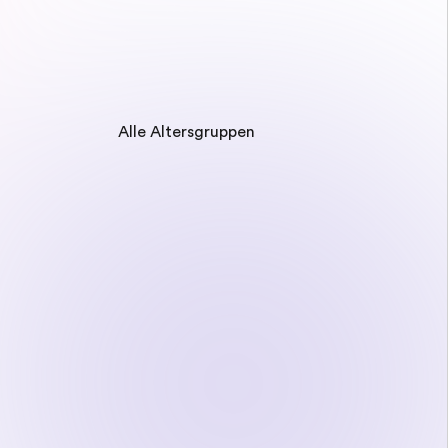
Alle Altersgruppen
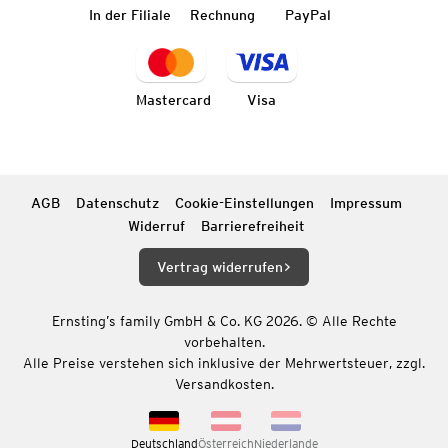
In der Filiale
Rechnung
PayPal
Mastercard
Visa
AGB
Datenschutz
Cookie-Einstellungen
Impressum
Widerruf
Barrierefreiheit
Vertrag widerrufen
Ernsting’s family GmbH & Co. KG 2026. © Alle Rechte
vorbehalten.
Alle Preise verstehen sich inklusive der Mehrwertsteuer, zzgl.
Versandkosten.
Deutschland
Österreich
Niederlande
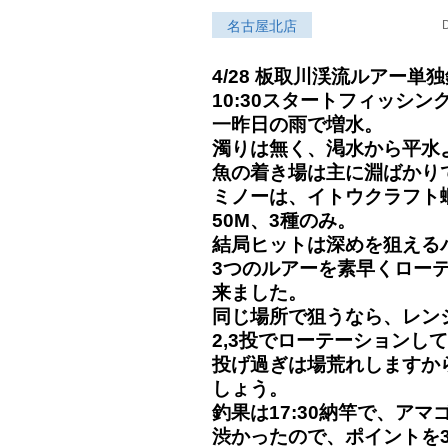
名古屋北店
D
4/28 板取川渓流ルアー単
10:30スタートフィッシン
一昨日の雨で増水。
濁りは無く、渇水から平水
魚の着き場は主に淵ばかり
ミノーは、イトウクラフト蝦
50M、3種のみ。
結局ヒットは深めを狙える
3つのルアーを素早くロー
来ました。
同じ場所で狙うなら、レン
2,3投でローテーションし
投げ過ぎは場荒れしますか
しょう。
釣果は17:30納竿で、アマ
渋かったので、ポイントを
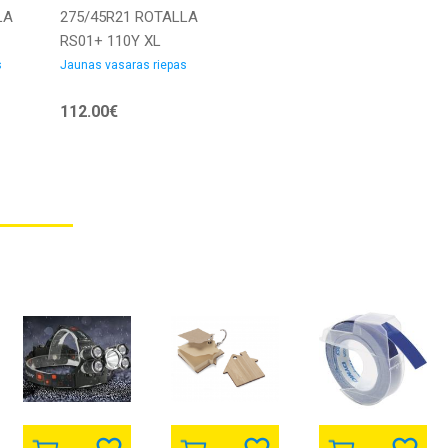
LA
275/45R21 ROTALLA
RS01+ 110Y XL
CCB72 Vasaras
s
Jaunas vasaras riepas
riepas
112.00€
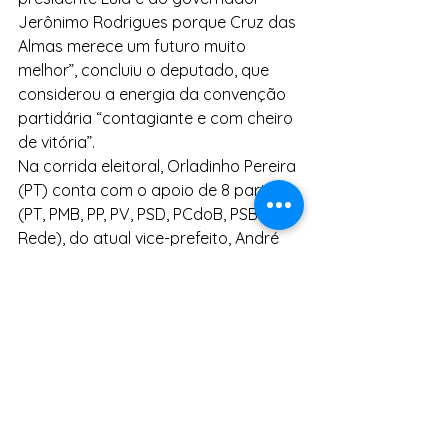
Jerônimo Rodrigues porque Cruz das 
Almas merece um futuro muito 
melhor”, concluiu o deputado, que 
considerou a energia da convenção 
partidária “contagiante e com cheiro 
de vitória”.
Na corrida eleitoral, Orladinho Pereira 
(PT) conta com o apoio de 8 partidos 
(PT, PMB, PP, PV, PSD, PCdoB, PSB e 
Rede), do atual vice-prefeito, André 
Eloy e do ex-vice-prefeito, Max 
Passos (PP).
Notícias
* * *
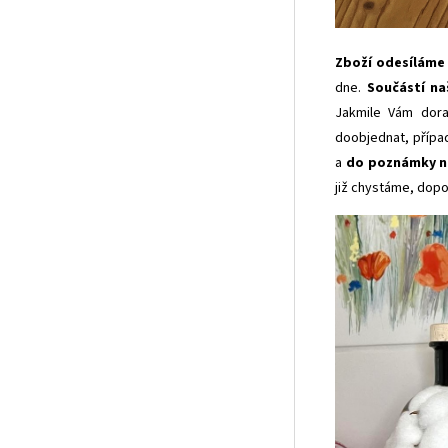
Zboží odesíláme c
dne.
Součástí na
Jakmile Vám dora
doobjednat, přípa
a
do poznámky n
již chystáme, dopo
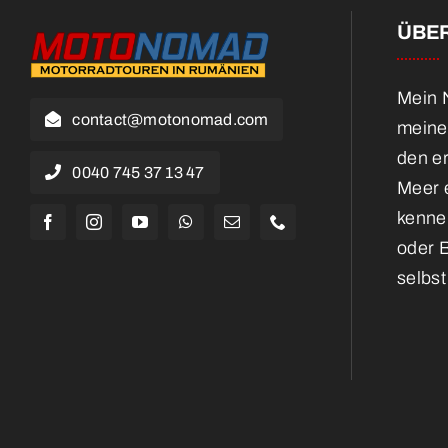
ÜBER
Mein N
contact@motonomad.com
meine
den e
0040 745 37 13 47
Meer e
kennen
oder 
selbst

• WORK ITEM: How many of the lines above contain the word "Alle"? Give the number alone.

• TASK SOLUTION: 3